- _Problem statement_:
Print, from the listing below, the lines starting at the line containing "من المحافظات، برزت أسماء نواب نجحوا في" and ending at the line containing "obiecała Asi Elisa? Z moimi kulfona", exactly as they stand, and print nothing else.

- _The data_:
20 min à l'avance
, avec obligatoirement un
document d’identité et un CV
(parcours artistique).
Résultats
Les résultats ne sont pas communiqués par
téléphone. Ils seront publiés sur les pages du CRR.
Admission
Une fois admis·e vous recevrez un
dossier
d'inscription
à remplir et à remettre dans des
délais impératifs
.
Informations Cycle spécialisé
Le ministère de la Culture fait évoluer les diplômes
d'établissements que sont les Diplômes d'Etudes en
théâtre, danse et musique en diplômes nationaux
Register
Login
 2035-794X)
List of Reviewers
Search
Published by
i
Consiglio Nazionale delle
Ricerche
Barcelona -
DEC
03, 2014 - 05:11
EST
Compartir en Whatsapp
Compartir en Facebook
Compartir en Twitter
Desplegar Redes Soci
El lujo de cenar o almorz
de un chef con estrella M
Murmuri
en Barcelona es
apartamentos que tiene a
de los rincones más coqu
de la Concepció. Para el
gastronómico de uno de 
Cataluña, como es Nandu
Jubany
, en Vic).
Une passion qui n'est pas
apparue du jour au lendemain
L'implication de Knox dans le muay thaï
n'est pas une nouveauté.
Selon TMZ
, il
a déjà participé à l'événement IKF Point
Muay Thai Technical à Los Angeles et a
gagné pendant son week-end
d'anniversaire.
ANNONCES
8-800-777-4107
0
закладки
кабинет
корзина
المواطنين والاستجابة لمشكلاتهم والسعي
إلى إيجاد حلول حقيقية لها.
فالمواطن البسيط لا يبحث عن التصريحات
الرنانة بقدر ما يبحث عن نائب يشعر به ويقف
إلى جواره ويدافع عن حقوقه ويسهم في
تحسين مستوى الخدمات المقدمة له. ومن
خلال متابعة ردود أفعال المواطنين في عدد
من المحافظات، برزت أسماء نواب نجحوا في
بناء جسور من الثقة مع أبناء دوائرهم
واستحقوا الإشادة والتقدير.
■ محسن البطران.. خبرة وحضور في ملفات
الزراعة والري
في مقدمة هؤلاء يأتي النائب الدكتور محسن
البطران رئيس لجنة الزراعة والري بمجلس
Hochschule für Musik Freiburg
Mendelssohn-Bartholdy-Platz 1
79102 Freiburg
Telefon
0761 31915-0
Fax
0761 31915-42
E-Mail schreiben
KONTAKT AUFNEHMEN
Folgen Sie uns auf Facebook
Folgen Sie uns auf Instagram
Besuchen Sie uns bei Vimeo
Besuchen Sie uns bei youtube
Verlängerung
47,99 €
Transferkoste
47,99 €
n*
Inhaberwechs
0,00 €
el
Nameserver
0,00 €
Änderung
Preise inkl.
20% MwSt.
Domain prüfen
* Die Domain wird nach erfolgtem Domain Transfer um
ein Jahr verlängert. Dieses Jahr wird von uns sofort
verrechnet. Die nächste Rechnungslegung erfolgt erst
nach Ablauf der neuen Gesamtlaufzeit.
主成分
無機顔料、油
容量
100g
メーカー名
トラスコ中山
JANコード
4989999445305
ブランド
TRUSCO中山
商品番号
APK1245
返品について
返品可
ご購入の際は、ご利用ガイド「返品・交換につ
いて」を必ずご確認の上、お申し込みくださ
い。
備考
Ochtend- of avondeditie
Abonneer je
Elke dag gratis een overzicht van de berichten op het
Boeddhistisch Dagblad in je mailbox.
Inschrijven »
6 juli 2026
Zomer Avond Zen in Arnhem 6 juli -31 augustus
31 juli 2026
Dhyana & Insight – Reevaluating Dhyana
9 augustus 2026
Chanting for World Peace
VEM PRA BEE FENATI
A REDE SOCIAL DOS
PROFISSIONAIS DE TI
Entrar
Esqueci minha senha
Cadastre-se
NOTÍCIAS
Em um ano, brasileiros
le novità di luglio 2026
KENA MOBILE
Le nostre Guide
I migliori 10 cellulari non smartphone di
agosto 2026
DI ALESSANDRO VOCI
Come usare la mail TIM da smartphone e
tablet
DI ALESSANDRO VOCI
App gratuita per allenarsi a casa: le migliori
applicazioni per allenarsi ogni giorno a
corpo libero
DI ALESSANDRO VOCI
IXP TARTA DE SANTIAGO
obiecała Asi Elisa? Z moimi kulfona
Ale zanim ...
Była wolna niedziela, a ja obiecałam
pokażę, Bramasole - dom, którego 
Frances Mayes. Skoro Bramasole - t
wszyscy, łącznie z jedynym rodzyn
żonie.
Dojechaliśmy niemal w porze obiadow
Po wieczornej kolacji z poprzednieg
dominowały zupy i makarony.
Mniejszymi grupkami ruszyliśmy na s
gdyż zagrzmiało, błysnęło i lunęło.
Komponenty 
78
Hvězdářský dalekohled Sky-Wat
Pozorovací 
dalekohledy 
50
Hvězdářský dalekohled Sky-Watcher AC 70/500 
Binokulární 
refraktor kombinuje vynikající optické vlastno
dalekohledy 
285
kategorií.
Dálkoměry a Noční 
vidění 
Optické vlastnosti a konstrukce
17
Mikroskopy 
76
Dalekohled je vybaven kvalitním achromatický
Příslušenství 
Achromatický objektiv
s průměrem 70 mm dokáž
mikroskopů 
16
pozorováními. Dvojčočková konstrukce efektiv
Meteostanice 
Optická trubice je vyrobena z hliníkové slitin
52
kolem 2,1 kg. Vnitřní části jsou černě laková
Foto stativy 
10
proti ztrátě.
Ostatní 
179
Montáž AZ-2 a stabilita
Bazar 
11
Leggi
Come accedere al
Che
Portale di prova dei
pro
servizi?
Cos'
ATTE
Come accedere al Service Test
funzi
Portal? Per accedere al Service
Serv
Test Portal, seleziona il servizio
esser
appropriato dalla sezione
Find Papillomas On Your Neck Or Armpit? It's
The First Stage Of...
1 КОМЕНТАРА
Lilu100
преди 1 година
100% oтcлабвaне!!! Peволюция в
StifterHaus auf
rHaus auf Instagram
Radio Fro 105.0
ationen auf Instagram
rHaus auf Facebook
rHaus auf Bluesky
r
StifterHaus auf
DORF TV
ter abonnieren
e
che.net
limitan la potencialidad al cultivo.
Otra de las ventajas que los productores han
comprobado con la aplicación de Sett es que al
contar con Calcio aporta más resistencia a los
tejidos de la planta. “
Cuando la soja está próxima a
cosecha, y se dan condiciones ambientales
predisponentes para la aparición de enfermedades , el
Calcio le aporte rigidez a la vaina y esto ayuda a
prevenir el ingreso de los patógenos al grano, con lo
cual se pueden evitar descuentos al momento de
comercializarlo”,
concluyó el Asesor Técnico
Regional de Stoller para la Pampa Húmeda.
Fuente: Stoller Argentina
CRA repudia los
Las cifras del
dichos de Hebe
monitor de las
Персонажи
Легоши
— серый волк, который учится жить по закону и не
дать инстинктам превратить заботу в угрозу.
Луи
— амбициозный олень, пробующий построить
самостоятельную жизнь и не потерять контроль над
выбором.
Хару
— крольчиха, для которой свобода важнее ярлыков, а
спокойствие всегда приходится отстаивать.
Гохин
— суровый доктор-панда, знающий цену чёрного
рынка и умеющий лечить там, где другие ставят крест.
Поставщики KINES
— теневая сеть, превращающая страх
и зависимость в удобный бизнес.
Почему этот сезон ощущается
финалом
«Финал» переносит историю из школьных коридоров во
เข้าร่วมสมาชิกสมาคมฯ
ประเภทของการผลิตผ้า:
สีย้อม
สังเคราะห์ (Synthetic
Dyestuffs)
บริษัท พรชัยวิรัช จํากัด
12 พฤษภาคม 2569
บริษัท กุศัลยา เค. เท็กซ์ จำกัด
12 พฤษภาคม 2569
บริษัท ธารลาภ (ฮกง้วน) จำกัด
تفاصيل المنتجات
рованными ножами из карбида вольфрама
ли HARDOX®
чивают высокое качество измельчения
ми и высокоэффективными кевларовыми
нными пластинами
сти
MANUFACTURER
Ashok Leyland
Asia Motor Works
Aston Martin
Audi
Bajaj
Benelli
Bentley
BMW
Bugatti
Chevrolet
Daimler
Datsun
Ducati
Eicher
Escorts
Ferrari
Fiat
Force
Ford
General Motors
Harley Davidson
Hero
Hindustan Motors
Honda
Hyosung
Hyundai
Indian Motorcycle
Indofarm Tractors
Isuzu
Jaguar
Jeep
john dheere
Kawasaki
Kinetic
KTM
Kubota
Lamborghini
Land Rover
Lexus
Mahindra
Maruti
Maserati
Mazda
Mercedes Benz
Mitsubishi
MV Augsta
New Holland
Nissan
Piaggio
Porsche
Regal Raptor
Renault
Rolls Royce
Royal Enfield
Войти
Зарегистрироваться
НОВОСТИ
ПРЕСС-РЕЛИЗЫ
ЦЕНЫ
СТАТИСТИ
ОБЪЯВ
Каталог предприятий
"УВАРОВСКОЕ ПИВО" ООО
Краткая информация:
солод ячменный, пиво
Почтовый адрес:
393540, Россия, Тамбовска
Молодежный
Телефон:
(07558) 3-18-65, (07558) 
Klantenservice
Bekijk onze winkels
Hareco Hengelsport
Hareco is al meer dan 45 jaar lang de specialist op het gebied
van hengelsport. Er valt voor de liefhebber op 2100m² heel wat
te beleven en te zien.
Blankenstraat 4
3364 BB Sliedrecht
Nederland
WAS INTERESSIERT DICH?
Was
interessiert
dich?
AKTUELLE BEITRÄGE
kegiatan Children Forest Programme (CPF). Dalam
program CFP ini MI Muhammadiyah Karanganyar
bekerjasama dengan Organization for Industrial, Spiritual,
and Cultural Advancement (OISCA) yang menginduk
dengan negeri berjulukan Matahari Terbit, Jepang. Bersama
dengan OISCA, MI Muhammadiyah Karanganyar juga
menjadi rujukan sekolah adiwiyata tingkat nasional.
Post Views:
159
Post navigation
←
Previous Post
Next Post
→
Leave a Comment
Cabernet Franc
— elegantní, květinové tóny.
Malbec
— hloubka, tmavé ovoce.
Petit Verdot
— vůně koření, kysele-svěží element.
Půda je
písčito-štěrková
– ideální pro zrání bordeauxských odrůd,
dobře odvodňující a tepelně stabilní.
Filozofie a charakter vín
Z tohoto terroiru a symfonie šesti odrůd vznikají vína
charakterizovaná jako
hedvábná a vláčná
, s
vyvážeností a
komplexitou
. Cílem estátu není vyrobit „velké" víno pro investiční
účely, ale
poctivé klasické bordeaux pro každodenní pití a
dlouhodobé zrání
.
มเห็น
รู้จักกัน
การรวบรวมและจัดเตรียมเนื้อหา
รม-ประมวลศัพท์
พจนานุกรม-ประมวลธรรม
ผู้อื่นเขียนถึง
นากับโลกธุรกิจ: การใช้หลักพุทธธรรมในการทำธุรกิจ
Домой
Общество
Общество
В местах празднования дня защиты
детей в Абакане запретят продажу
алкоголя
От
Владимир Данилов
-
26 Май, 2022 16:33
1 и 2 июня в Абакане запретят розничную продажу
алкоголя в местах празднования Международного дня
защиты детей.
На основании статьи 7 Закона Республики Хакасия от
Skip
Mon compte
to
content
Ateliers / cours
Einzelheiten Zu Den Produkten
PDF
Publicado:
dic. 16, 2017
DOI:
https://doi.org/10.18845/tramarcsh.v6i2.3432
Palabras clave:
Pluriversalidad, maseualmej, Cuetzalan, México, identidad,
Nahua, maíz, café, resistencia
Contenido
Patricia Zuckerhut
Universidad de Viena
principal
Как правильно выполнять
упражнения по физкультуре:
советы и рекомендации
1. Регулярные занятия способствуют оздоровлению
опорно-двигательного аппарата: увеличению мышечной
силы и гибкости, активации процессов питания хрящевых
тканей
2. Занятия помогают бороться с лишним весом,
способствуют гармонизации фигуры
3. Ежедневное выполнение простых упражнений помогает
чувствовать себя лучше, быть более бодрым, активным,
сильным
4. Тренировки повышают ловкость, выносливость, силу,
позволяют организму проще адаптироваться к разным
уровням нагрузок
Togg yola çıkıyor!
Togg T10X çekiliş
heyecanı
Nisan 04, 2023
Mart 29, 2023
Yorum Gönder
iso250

- _Answer space_:
من المحافظات، برزت أسماء نواب نجحوا في
بناء جسور من الثقة مع أبناء دوائرهم
واستحقوا الإشادة والتقدير.
■ محسن البطران.. خبرة وحضور في ملفات
الزراعة والري
في مقدمة هؤلاء يأتي النائب الدكتور محسن
البطران رئيس لجنة الزراعة والري بمجلس
Hochschule für Musik Freiburg
Mendelssohn-Bartholdy-Platz 1
79102 Freiburg
Telefon
0761 31915-0
Fax
0761 31915-42
E-Mail schreiben
KONTAKT AUFNEHMEN
Folgen Sie uns auf Facebook
Folgen Sie uns auf Instagram
Besuchen Sie uns bei Vimeo
Besuchen Sie uns bei youtube
Verlängerung
47,99 €
Transferkoste
47,99 €
n*
Inhaberwechs
0,00 €
el
Nameserver
0,00 €
Änderung
Preise inkl.
20% MwSt.
Domain prüfen
* Die Domain wird nach erfolgtem Domain Transfer um
ein Jahr verlängert. Dieses Jahr wird von uns sofort
verrechnet. Die nächste Rechnungslegung erfolgt erst
nach Ablauf der neuen Gesamtlaufzeit.
主成分
無機顔料、油
容量
100g
メーカー名
トラスコ中山
JANコード
4989999445305
ブランド
TRUSCO中山
商品番号
APK1245
返品について
返品可
ご購入の際は、ご利用ガイド「返品・交換につ
いて」を必ずご確認の上、お申し込みくださ
い。
備考
Ochtend- of avondeditie
Abonneer je
Elke dag gratis een overzicht van de berichten op het
Boeddhistisch Dagblad in je mailbox.
Inschrijven »
6 juli 2026
Zomer Avond Zen in Arnhem 6 juli -31 augustus
31 juli 2026
Dhyana & Insight – Reevaluating Dhyana
9 augustus 2026
Chanting for World Peace
VEM PRA BEE FENATI
A REDE SOCIAL DOS
PROFISSIONAIS DE TI
Entrar
Esqueci minha senha
Cadastre-se
NOTÍCIAS
Em um ano, brasileiros
le novità di luglio 2026
KENA MOBILE
Le nostre Guide
I migliori 10 cellulari non smartphone di
agosto 2026
DI ALESSANDRO VOCI
Come usare la mail TIM da smartphone e
tablet
DI ALESSANDRO VOCI
App gratuita per allenarsi a casa: le migliori
applicazioni per allenarsi ogni giorno a
corpo libero
DI ALESSANDRO VOCI
IXP TARTA DE SANTIAGO
obiecała Asi Elisa? Z moimi kulfona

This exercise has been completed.